満を持してのA代表招集が期待されるのが、MF松木玖生(FC東京)だ。2003年4月30日生まれの21歳。青森山田高校時代に1年時から選手権で活躍して高校サッカー界のキングとして全国優勝を果たした男。強靭なフィジカルを武器とし、それ故に当時から「将来性」に関しては疑問符を投げかける声もあったが、プロ入り後も順調にプレー時間を確保しながら結果を出し、今季からはキャプテンマークを巻いて奮闘。ピッチ全体をカバーする運動力と左足の決定力を持ち合わせており、U-23アジアカップでは国際舞台で不可欠なインテンシティの高さと強いメンタリティを改めて見せつけた。同じく中盤の軸としてパリ行きが確実で、すでにA代表招集済みの藤田譲瑠チマとともに、五輪後のA代表定着を期待したい。森保ジャパンに新たな刺激を与えられるはずだ。

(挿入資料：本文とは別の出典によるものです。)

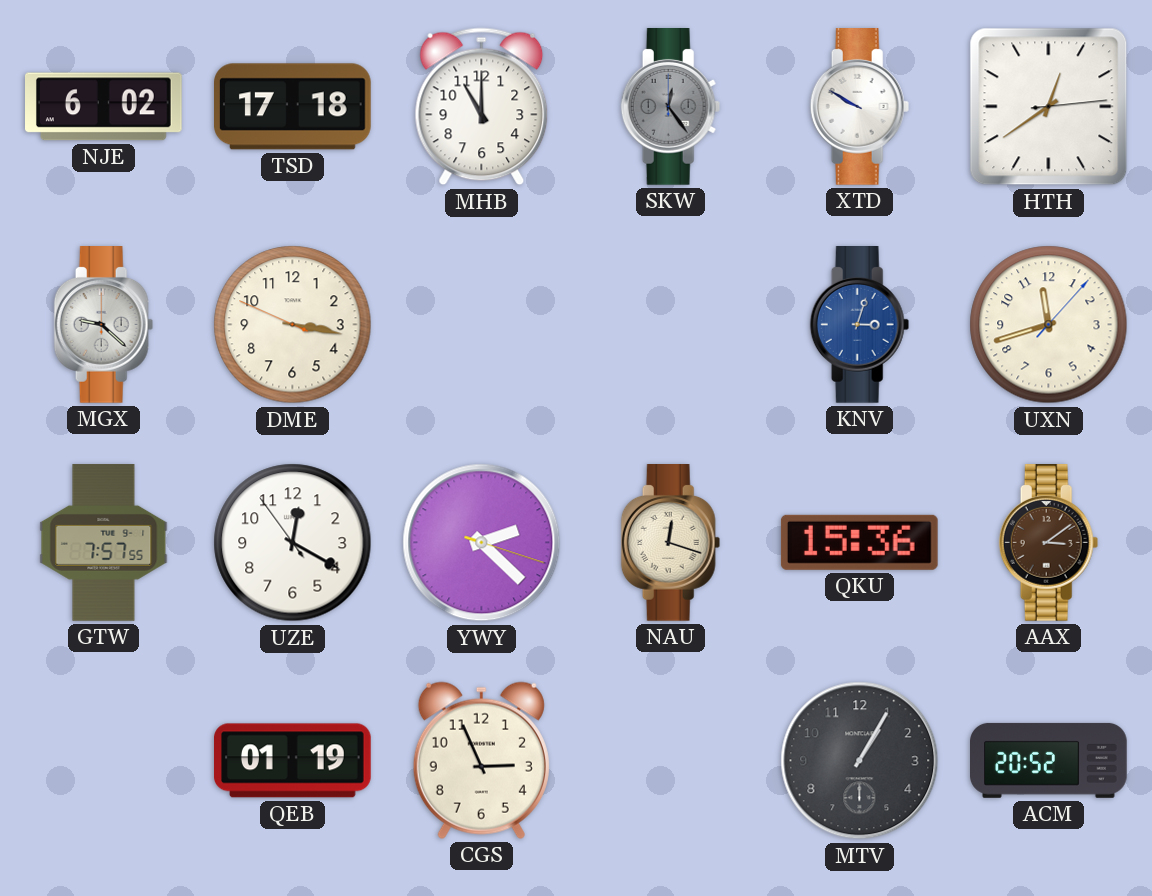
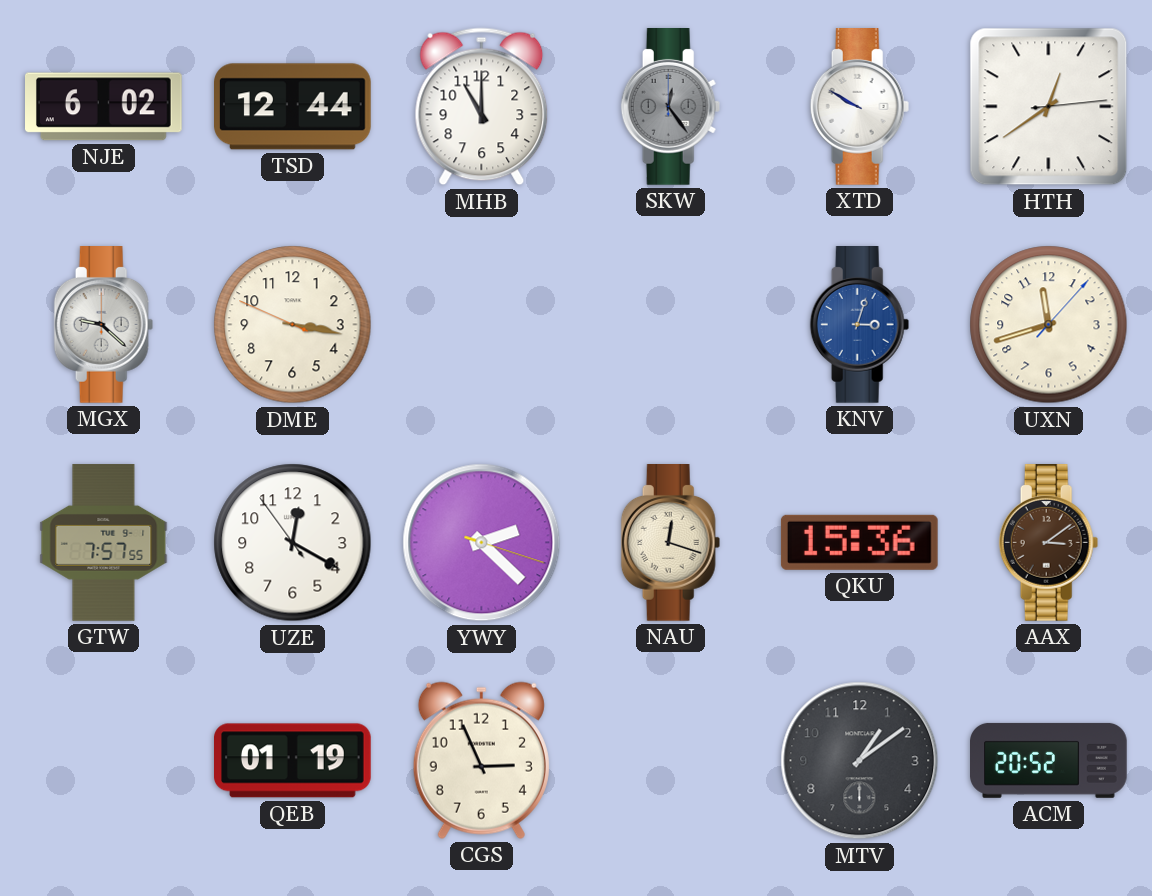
TSD: 17:18 -> 12:44
MTV: 1:05 -> 1:09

 アタッカー陣では、鈴木唯人(ブレンビー)のA代表再招集からの定着を期待したい。2001年10月25日生まれの22歳。市立船橋高校から2020年に清水エスパルスに加入すると、高卒1年目からリーグ戦30試合に出場。力強いドリブルと左右両足からの強烈なシュートで注目を集め、国内組限定だった2022年1月の親善試合ウズベキスタン戦で追加招集された(試合は新型コロナウイルス感染拡大の影響により中止)。その後、やや伸び悩みの感があったが、自身2度目の海外挑戦となったデンマークの地で今年に入って定位置を掴むとともに大きく躍動。個人能力の高さが際立つインパクトのあるゴールを量産している。その活躍で、欧州内での注目度と移籍金が一気にアップしたと報道されており、五輪で活躍すればさらに市場価値は上がる。現在の森保ジャパンには2列目のアタッカー陣は最激戦区になっているが、その争いに加われる力は間違いなくある。

 過去を振り帰っても、「五輪経由A代表入り」は日本代表強化の常套ルート。フランスの地で味わうものが「歓喜」であればいい。例え「悔しさ」であったとしても、その後のサッカー人生に間違いなく生かすことができる。今夏のパリ五輪を経て、大きく進化してA代表に新風を吹かせる選手の登場に、大いに期待したい。